§ Work to complete: Please copy each line of the records below that includes the word "приготовления".

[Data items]
************
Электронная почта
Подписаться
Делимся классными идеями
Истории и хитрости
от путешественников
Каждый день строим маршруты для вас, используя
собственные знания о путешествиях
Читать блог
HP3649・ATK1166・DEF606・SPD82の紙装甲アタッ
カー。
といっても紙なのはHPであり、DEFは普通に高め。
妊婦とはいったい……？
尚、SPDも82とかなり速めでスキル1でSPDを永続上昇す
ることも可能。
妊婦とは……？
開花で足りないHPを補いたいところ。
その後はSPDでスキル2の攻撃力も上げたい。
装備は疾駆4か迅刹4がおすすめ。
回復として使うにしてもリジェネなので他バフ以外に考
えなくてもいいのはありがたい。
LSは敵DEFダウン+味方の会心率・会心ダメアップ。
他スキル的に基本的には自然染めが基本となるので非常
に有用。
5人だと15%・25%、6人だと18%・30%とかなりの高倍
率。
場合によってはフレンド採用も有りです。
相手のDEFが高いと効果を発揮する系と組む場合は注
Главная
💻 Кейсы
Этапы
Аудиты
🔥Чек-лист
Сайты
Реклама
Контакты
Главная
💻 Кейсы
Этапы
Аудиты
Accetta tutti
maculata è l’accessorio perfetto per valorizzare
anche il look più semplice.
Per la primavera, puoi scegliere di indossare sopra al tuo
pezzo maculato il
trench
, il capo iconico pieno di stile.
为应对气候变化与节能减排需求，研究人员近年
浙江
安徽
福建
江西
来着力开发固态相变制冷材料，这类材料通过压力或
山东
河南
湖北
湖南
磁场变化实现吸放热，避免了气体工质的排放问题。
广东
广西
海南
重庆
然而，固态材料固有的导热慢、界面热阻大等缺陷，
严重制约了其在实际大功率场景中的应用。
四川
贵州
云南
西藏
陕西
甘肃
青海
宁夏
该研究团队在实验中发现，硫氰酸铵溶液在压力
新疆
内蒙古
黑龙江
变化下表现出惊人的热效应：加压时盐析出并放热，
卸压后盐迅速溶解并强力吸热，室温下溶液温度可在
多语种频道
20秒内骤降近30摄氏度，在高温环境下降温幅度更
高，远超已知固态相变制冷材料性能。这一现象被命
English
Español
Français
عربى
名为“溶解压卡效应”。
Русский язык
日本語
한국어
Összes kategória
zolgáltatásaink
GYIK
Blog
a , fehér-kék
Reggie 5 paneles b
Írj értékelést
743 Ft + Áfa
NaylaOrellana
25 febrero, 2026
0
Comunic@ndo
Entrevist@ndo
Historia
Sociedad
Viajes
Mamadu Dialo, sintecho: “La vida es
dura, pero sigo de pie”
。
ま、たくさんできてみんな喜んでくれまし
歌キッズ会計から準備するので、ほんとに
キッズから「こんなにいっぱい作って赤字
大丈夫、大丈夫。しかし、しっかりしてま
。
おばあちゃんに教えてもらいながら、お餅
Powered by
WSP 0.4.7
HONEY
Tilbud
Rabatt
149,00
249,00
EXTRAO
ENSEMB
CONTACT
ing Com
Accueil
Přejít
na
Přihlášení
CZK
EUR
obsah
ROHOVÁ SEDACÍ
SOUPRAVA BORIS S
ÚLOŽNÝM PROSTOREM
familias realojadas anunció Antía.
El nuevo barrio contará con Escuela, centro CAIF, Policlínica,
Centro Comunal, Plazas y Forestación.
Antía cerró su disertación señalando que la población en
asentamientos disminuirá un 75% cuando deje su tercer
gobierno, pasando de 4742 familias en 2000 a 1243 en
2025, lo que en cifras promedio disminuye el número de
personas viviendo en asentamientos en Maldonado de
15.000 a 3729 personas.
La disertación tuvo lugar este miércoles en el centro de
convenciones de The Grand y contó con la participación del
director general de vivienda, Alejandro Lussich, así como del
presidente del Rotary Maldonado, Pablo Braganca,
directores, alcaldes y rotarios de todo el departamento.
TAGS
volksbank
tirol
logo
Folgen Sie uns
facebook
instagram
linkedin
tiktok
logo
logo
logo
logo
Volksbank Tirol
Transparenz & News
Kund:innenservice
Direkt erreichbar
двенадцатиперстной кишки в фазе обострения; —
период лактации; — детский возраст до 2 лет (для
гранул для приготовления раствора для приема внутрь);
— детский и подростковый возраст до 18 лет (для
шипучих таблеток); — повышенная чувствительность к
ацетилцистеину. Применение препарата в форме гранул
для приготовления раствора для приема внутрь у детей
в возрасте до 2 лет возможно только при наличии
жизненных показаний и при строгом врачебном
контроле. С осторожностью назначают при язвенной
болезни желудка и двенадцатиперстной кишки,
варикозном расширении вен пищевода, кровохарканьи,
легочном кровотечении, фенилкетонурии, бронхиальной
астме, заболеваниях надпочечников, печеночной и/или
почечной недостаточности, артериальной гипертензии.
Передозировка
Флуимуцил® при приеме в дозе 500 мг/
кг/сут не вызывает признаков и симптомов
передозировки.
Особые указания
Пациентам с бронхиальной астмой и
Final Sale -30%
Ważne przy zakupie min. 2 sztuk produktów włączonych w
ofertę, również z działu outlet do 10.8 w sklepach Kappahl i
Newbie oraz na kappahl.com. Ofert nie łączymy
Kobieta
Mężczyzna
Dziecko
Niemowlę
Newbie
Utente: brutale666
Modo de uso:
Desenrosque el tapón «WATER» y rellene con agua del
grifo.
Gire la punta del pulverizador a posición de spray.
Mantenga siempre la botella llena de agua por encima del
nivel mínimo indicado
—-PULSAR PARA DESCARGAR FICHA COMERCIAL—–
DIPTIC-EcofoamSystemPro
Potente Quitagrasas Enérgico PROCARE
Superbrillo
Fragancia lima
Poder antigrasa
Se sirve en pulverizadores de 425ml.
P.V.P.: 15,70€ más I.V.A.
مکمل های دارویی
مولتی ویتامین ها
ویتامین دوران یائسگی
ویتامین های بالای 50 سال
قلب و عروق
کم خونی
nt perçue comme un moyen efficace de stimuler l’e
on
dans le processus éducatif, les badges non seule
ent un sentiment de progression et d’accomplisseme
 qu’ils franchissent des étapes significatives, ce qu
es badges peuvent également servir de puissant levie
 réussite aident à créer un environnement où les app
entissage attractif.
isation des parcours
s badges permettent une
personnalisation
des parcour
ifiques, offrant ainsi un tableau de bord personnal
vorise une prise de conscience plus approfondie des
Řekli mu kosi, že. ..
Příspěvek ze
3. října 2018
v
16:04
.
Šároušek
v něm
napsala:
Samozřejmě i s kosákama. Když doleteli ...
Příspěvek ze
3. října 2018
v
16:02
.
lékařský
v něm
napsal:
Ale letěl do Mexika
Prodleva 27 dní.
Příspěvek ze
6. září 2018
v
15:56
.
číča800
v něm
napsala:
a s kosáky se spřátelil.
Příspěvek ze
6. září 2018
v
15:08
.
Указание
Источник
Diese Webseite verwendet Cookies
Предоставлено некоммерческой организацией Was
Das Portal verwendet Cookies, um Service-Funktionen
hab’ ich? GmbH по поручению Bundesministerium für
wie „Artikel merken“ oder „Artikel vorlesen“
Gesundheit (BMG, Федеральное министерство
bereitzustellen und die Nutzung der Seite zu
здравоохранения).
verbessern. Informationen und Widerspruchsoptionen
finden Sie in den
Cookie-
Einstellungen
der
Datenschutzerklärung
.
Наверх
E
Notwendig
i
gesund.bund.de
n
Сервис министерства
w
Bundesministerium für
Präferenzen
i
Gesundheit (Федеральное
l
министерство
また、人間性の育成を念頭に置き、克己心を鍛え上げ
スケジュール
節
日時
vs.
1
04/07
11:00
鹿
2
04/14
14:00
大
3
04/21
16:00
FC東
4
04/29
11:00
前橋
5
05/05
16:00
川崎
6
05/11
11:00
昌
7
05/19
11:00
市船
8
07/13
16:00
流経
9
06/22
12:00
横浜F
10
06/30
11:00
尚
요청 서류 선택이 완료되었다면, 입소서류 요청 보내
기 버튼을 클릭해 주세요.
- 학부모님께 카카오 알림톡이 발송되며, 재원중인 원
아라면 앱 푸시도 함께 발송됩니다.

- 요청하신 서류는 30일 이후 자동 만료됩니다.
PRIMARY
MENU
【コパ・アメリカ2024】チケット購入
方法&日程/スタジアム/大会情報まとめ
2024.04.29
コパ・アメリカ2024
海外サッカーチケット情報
************
§ Response to the task:
гранул для приготовления раствора для приема внутрь);
для приготовления раствора для приема внутрь у детей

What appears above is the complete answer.